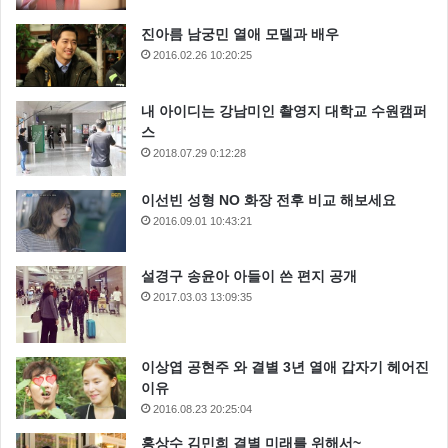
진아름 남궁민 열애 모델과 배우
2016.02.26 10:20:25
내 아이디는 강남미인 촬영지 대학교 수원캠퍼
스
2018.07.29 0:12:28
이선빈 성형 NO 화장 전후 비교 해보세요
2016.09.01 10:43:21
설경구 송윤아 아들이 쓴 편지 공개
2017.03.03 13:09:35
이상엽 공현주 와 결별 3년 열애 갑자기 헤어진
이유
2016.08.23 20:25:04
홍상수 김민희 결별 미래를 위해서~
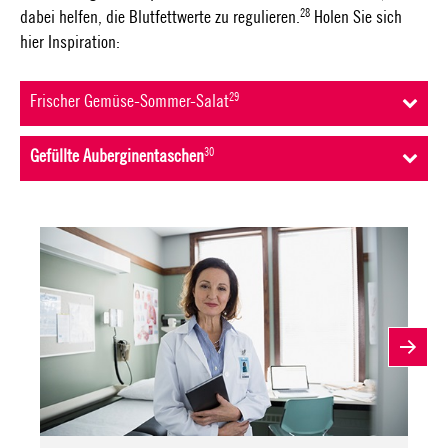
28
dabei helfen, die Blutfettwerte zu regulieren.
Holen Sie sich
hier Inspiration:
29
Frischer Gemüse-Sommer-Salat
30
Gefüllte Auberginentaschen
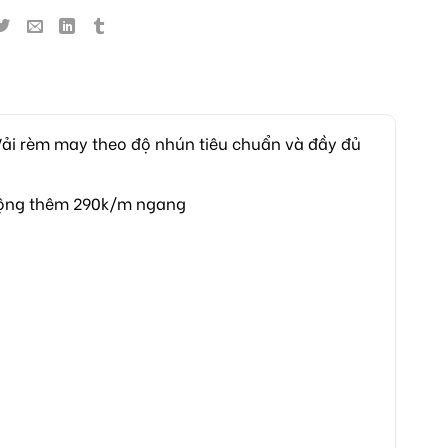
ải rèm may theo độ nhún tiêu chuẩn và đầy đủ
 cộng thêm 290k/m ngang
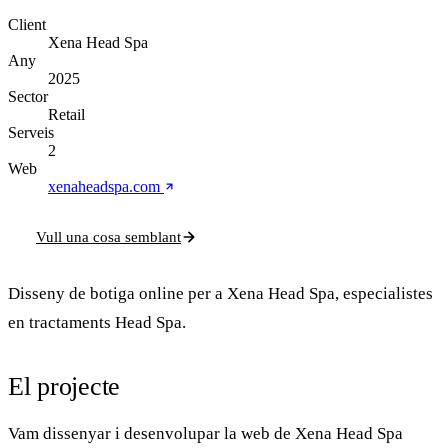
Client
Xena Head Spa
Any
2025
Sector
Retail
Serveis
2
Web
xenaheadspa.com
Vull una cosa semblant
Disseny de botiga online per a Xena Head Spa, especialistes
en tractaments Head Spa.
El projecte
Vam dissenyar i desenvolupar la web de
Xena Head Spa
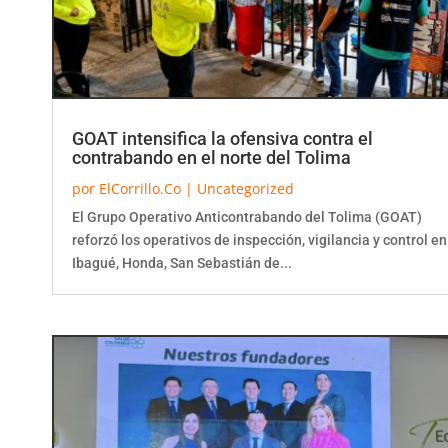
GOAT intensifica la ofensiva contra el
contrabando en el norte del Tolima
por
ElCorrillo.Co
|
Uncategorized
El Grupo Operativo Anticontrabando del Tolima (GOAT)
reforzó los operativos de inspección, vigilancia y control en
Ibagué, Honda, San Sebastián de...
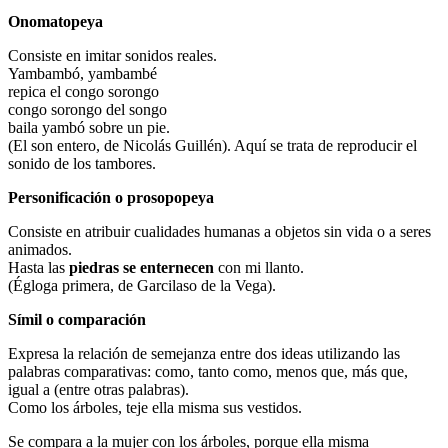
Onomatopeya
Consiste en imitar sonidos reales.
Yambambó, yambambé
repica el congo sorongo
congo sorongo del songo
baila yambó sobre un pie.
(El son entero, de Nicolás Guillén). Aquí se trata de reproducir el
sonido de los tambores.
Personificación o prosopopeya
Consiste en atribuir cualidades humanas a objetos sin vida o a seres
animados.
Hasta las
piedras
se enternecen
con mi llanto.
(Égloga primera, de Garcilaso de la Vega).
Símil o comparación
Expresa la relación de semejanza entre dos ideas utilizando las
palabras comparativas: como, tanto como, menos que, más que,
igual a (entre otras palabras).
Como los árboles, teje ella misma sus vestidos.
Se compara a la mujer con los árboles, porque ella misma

□ □ □ □ □

_Exercise goal_: Skip the pictures, then retype every line above exactly.

_Result of the task_:
진아름 남궁민 열애 모델과 배우
2016.02.26 10:20:25
내 아이디는 강남미인 촬영지 대학교 수원캠퍼
스
2018.07.29 0:12:28
이선빈 성형 NO 화장 전후 비교 해보세요
2016.09.01 10:43:21
설경구 송윤아 아들이 쓴 편지 공개
2017.03.03 13:09:35
이상엽 공현주 와 결별 3년 열애 갑자기 헤어진
이유
2016.08.23 20:25:04
홍상수 김민희 결별 미래를 위해서~
28
dabei helfen, die Blutfettwerte zu regulieren.
Holen Sie sich
hier Inspiration:
29
Frischer Gemüse-Sommer-Salat
30
Gefüllte Auberginentaschen
ải rèm may theo độ nhún tiêu chuẩn và đầy đủ
 cộng thêm 290k/m ngang
Client
Xena Head Spa
Any
2025
Sector
Retail
Serveis
2
Web
xenaheadspa.com
Vull una cosa semblant
Disseny de botiga online per a Xena Head Spa, especialistes
en tractaments Head Spa.
El projecte
Vam dissenyar i desenvolupar la web de
Xena Head Spa
GOAT intensifica la ofensiva contra el
contrabando en el norte del Tolima
por
ElCorrillo.Co
|
Uncategorized
El Grupo Operativo Anticontrabando del Tolima (GOAT)
reforzó los operativos de inspección, vigilancia y control en
Ibagué, Honda, San Sebastián de...
Onomatopeya
Consiste en imitar sonidos reales.
Yambambó, yambambé
repica el congo sorongo
congo sorongo del songo
baila yambó sobre un pie.
(El son entero, de Nicolás Guillén). Aquí se trata de reproducir el
sonido de los tambores.
Personificación o prosopopeya
Consiste en atribuir cualidades humanas a objetos sin vida o a seres
animados.
Hasta las
piedras
se enternecen
con mi llanto.
(Égloga primera, de Garcilaso de la Vega).
Símil o comparación
Expresa la relación de semejanza entre dos ideas utilizando las
palabras comparativas: como, tanto como, menos que, más que,
igual a (entre otras palabras).
Como los árboles, teje ella misma sus vestidos.
Se compara a la mujer con los árboles, porque ella misma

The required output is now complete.